Weak, Firm, and Strong Mutation

In general, methods for evaluating a test suite have focused on two measures, the extent of testing (commonly called coverage), and the strength of test cases in enforcing specifications.

For the first measure, a number of coverage measures have been proposed in the past, including statement coverage (and weaker coverage measures like function, class etc.), branch coverage, path coverage, condition coverage, data flow coverage, etc. The main idea behind these coverage measures is to determine how much of the program graph is traversed. While it is easy to show that for adequate test suites (adequate test suite with respect to a particular coverage measure is a test suite that is able to achieve 100% coverage in that measure.), path coverage > branch coverage > statement coverage (that is, a test suite with 100% branch coverage is guaranteed to provide 100% statement coverage, but not necessarily 100% path coverage.), the situation for non-adequate test suites are more complex as we showed earlier (Gopinath 2014).

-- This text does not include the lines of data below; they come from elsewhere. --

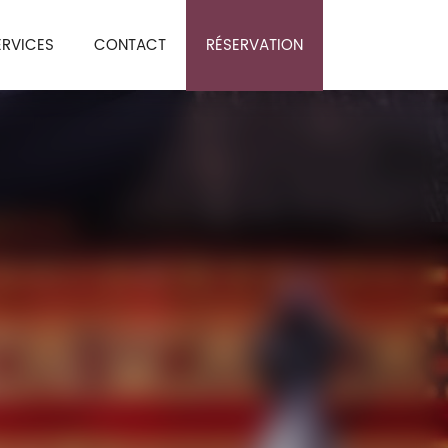
ERVICES
CONTACT
RÉSERVATION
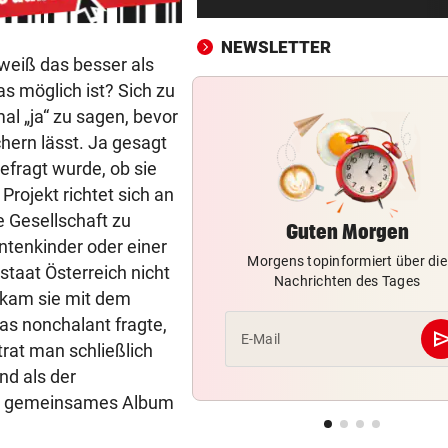
Auch in der Slowakei neuer
Allzeit-Rekord
NEWSLETTER
 weiß das besser als
EUROPA-LEAGUE-TICKER
vor ein
as möglich ist? Sich zu
LIVE: Regenchaos! Salzburg 
mal „ja“ zu sagen, bevor
Pafos unterbrochen
hern lässt. Ja gesagt
efragt wurde, ob sie
WAS FÜR EINE KLATSCHE!
vor ein
rojekt richtet sich an
TV-Star geht mit Kanzler St
hart ins Gericht
e Gesellschaft zu
Guten Morgen
antenkinder oder einer
Morgens topinformiert über die
EINSATZ LÄUFT
vor ein
taat Österreich nicht
Nachrichten des Tages
Bach wurde in Pinzgauer Ort
it kam sie mit dem
reißendem Fluss
as nonchalant fragte,
se
E-Mail
trat man schließlich
WUNDER MUSS HER
vor ein
nd als der
Fünfmal probiert – einmal ge
ein gemeinsames Album
Sturm Kraftakt!
REKORD IN SPANIEN
vor 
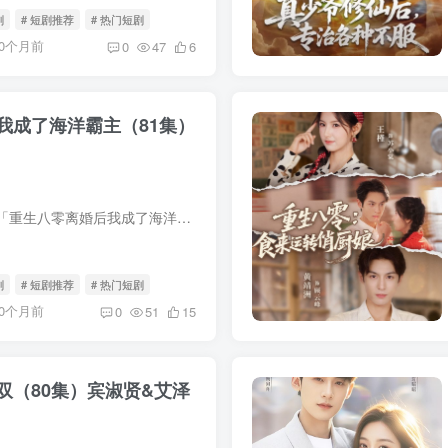
剧
# 短剧推荐
# 热门短剧
10个月前
0
47
6
我成了海洋霸主（81集）
我用夸克网盘分享了「重生八零离婚后我成了海洋霸主（81集）吴明宇&付予」，点击链接即可保存。打开「夸克APP」，无需下载在线播放视频，畅享原画5倍速，支持电视投屏。链接：https://pan.q...
剧
# 短剧推荐
# 热门短剧
10个月前
0
51
15
双（80集）宾淑贤&艾泽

However, few measures have targeted the second part. That is actually evaluating the quality of oracles (test assertions). It is for this reason that mutation analysis is important. The strong mutation analysis can effectively tell you whether your oracles are good or bad. (You can see the difference in manual oracles and automatic oracles in our previous research on code coverage – even though test suites generated by Randoop scored high on even the hardest coverage measure of all – path coverage – its mutation scores are low compared to manual test suites of similar coverage.)

To recap, strong mutation analysis (also called traditional mutation analysis) generates all first order variants of the program (programs that are different by a single token from the original), runs the test cases against each, and reports the percentage of such variants that were detected by the test suite. That is, any injected fault needs to be encountered by a test case, its effect propagated, and finally detected by the assertion as a difference from the expected behavior.

Weak mutation analysis was proposed by Howden (Howden 1982) as a low cost alternative to traditional mutation analysis. What weak mutation analysis does is different. For a weak killing of a mutant, the last condition of actual detection by an assertion is not required. If the mutant is able to change the internal state of the program at all, it is deemed to have been weakly detected ¹. Firm mutation is in between strong and weak mutation. For firm mutation, It is not expected that an assertion catches the difference in behavior. However, unlike weak mutation, the change needs to propagate some distance from its place of origin (typically checked at lexical boundaries).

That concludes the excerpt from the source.